La reazione di sdegno che ha attraversato tutti gli Stati Uniti, con la partecipazione anche di numerosi bianchi, l’intensità delle dimostrazioni, anche violente, che hanno avuto luogo, la dissociazione di settori delle forze dell’ordine e la diffusa esecrazione verso l’indegno atteggiamento assunto dallo stesso Trump, hanno squadernato di fronte a tutto il pianeta la profondità della crisi che sta attanagliando gli Stati Uniti.

Il contesto è com’è noto quello planetario della presente pandemia di Covid-19, che proprio negli Stati Uniti sta mietendo un enorme numero di vittime, soprattutto nei settori più poveri ed emarginati (si calcola che almeno l’80% dei contagi stia avvenendo tra le cosiddette minoranze etniche, che sempre meno sono tali).

La pandemia è penetrata nel Paese come in un panetto di burro, data l’inesistenza di un’assicurazione sanitaria universale obbligatoria, dopo che perfino i timidi passi avanti fatti da Barack Obama sono stati spietatamente cancellati da Trump. E’ noto d’altronde che quest’ultimo, al pari del suo fan Bolsonaro e di qualche pittoresco cialtrone italico, ha assunto una posizione sostanzialmente negazionista, compiacendosi delle manifestazioni convocate dalla destra suprematista contro le misure di distanziamento sociale che, come ci insegna l’esperienza italiana, sono di vitale importanza per impedire il dilagare dei contagi.

Una posizione assolutamente irresponsabile che si è ulteriormente amplificata di fronte alle massicce e combattive manifestazioni, in vari casi delle vere e proprie rivolte, che si sono verificate per protestare contro l’atroce assassinio di George Floyd. Trump, nel disperato tentativo di sfruttare il clima sociale a fini elettorali, di fronte all’imminenza delle presidenziali, ha cavalcato senza indugi un’esasperata linea repressiva, invocando il pugno duro contro i dimostranti, l’intervento delle Forze armate in ordine pubblico e l’armamento dei suoi sostenitori, con vari ulteriori richiami del famigerato secondo emendamento.

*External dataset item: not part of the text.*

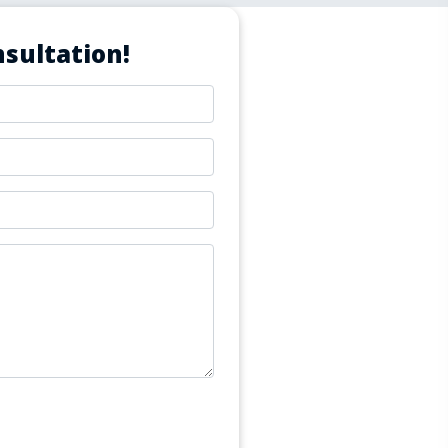
sultation!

Molte ed autorevoli sono state le voci che si sono dissociate da questa linea esasperata. E’ il caso di ricordare le ferme critiche espresse da molti alti ufficiali e quelle dello stesso George Bush. Ma nel bizzarro sistema elettorale statunitense tutte le strade appaiono ancora aperte e non è detto che lo spregiudicato gioco d’azzardo di Trump non gli porti dei risultati concreti in sede elettorale, specie tenendo conto del fatto che il suo avversario sarà lo scialbo e indeterminato Joe Biden.

Come che vadano le prossime Presidenziali, la presente crisi statunitense conferma la sua natura strutturale e di sistema. La disoccupazione di massa che si sta verificando, anche al seguito della pandemia, rappresenta un ulteriore gravissimo fattore destabilizzante. La totale mancanza di prospettive del Paese induce questo presidente, probabilmente il peggiore che gli Stati Uniti abbiano mai avuto, verso avventure di ogni genere sia sul piano interno che su quello internazionale.

Per quanto riguarda il primo, come accennato, egli incita alla repressione e all’indurimento dello scontro sociale, rasentando pericolosamente la soglia della guerra civile. Per quanto riguarda il secondo, è noto come Trump abbia costantemente disobbedito alle indicazioni del Segretario generale delle Nazioni Unite che aveva chiesto che nel contesto della pandemia fossero sospese tutte le misure coercitive unilaterali.

Non solo ha mantenuto queste ultime, nei confronti di Cuba, Nicaragua, Venezuela ed altri, ma ha intensificato le azioni di destabilizzazione terroristica contro il governo bolivariano di Nicolas Maduro, cercando sciacallescamente di approfittare della situazione per recuperare il controllo del Venezuela e delle sue ingenti risorse.

Riuscirà il popolo statunitense a fermare Donald Trump? Più che negli incerti esiti dello scontro elettorale presidenziale la risposta a questo interrogativo è legata alla capacità di tale popolo di dare una risposta alla crisi del sistema, prevenendo la guerra civile e bloccando le avventure imperialiste sul piano internazionale. Ma ciò, è chiaro, richiederebbe una vera e propria rivoluzione nel Paese capofila del capitalismo internazionale.